Je suis malgré tout optimiste, la preuve : je continue. Mais je suis conscient que j’ai la chance que des gens aiment et soutiennent mon travail car je sais que pour beaucoup de collègues la situation est bien plus délicate et certains sont contraints de cesser leur activité et la photographie devient alors soit une activité annexe soit un loisir. Je pense que quand tu as la chance d’être un peu reconnu et qu’on te donne la parole tu ne dois pas te contenter de te féliciter de la reconnaissance de ton «œuvre» mais en profiter pour dire ce que tu penses…
En fait ça me saoule de devoir rappeler sans cesse aux gens qu’on doit payer un boulot. Il ne viendrait à l’idée de personne de tenter de faire réviser sa voiture ou changer sa chaudière gratos alors pourquoi demander à un photographe ou à un dessinateur de bosser gratuitement ? Du coup on a l’impression que les pros sont toujours en train de pleurer ou de râler alors que la plupart «se contenteraient» simplement de pouvoir exercer leur profession dans des conditions normales : en étant rétribué de manière décente…
Merci Stéphane, de nous avoir accordé du temps pour les lecteurs de Revue Photo, nous te laissons clore celle-ci par le mot de la fin …
Tout d’abord merci pour l’espace que Revue Photo accorde à mes images et à la photographie en générale. Quant à moi j’ai évidemment des idées plein la tête, des projets d’expositions en France et à l’étranger et un second livre en ligne de mire. J’ai actuellement deux expositions une à Paris à la MEP jusqu’au 16 juin prochain et une autre dans la Sarthe à l’Abbaye d’Epau jusque fin septembre. D’autres expositions sont en cours de préparation pour ceux que ça intéresserait toutes mes expositions sont annoncées sur mes sites et sur mon blog.
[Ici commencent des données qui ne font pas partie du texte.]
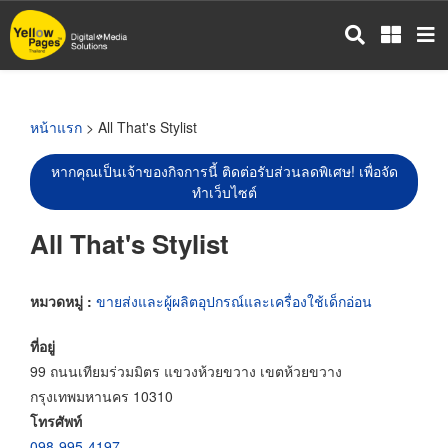
ข้าม
ไป
ยัง
เนื้อหา
หลัก
หน้าแรก
> All That's Stylist
หากคุณเป็นเจ้าของกิจการนี้ ติดต่อรับส่วนลดพิเศษ! เพื่อจัด
ทำเว็บไซต์
All That's Stylist
หมวดหมู่ :
ขายส่งและผู้ผลิตอุปกรณ์และเครื่องใช้เด็กอ่อน
ที่อยู่
99 ถนนเทียมร่วมมิตร แขวงห้วยขวาง เขตห้วยขวาง
กรุงเทพมหานคร 10310
โทรศัพท์
098-995-4197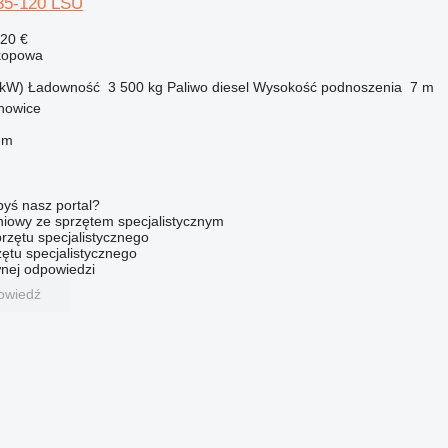
35-120 LSU
420 €
kopowa
 kW)
Ładowność
3 500 kg
Paliwo
diesel
Wysokość podnoszenia
7 m
chowice
em
byś nasz portal?
niowy ze sprzętem specjalistycznym
rzętu specjalistycznego
ętu specjalistycznego
nej odpowiedzi
owiedź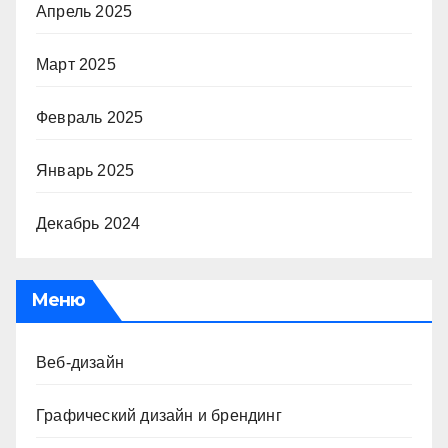
Апрель 2025
Март 2025
Февраль 2025
Январь 2025
Декабрь 2024
Меню
Веб-дизайн
Графический дизайн и брендинг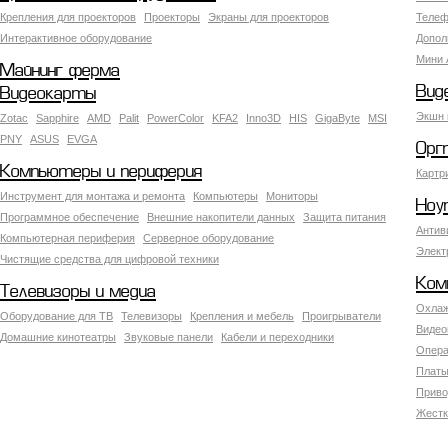
Крепления для проекторов
Проекторы
Экраны для проекторов
Телеф
Интерактивное оборудование
Допол
Мини 
Майнинг ферма
Вид
Видеокарты
Экшн 
Zotac
Sapphire
AMD
Palit
PowerColor
KFA2
Inno3D
HIS
GigaByte
MSI
PNY
ASUS
EVGA
Орг
Компьютеры и периферия
Картр
Инструмент для монтажа и ремонта
Компьютеры
Мониторы
Ноу
Программное обеспечение
Внешние накопители данных
Защита питания
Антив
Компьютерная периферия
Серверное оборудование
Элект
Чистящие средства для цифровой техники
Ком
Телевизоры и медиа
Охлаж
Оборудование для ТВ
Телевизоры
Крепления и мебель
Проигрыватели
Видео
Домашние кинотеатры
Звуковые панели
Кабели и переходники
Опера
Платы
Приво
Жестк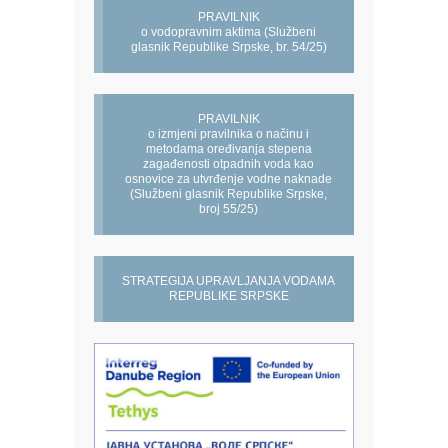
PRAVILNIK
o vodopravnim aktima (Službeni
glasnik Republike Srpske, br. 54/25)
PRAVILNIK
o izmjeni pravilnika o načinu i
metodama oređivanja stepena
zagađenosti otpadnih voda kao
osnovice za utvrđenje vodne naknade
(Službeni glasnik Republike Srpske,
broj 55/25)
STRATEGIJA UPRAVLJANJA VODAMA
REPUBLIKE SRPSKE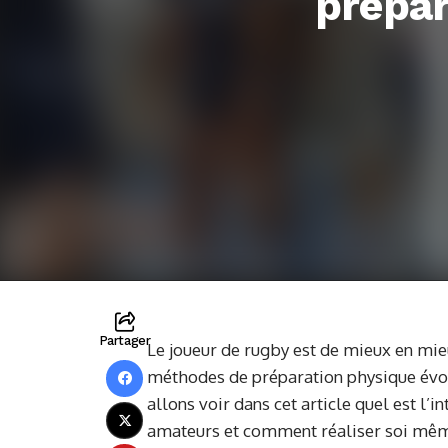
prépa
Partager
Le joueur de rugby est de mieux en mie
méthodes de préparation physique évo
allons voir dans cet article quel est l’
amateurs et comment réaliser soi même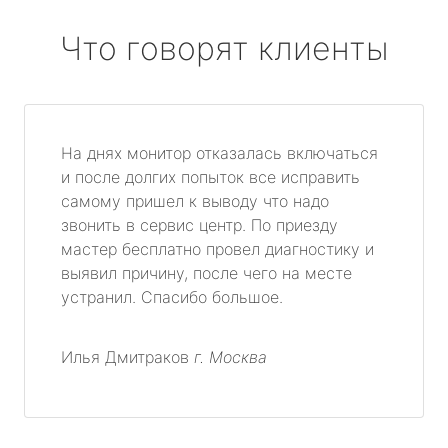
Что говорят клиенты
На днях монитор отказалась включаться
и после долгих попыток все исправить
самому пришел к выводу что надо
звонить в сервис центр. По приезду
мастер бесплатно провел диагностику и
выявил причину, после чего на месте
устранил. Спасибо большое.
Илья Дмитраков
г. Москва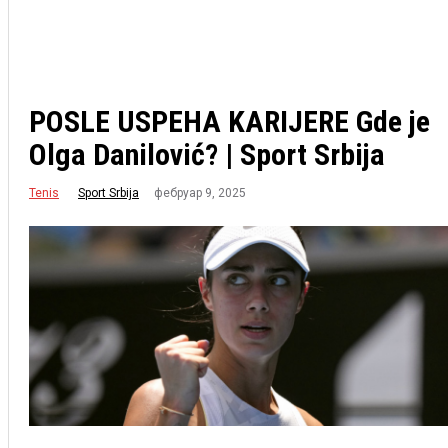
POSLE USPEHA KARIJERE Gde je
Olga Danilović? | Sport Srbija
Tenis
фебруар 9, 2025
Sport Srbija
Bref l’aventure continue, entourée d’amis fidèles, je suis heureux de mes choix de vie, je souhaite à chacun de trouver sa voie, quelle qu’elle soit. Bon vent à Revue Photo !
Amicalement Stéphane
6 réponses
Super article plein de franchise,je te reconnais bien là Stéphane
Un beau portrait pour un homme élégant d'esprit qui nous donne à voir des images délicates et d'une beauté captivante
Fantastique.
Une superbe interview , qui nous fait découvrir davantage Stéphane et son Univers ; véritable poète de la Nature !
magnifique interview
…
Vu l’expo de Stéphane à la MEP : très belle. J’aurais souhaité un espace plus grand pour que l’étendue de la palette de l’artiste soit découverte par les visiteurs d’un lieu peu « fréquenté » par la photo nature.
Excellentes l’interview et les positions sans langue de bois concernant la rémunération du travail photo.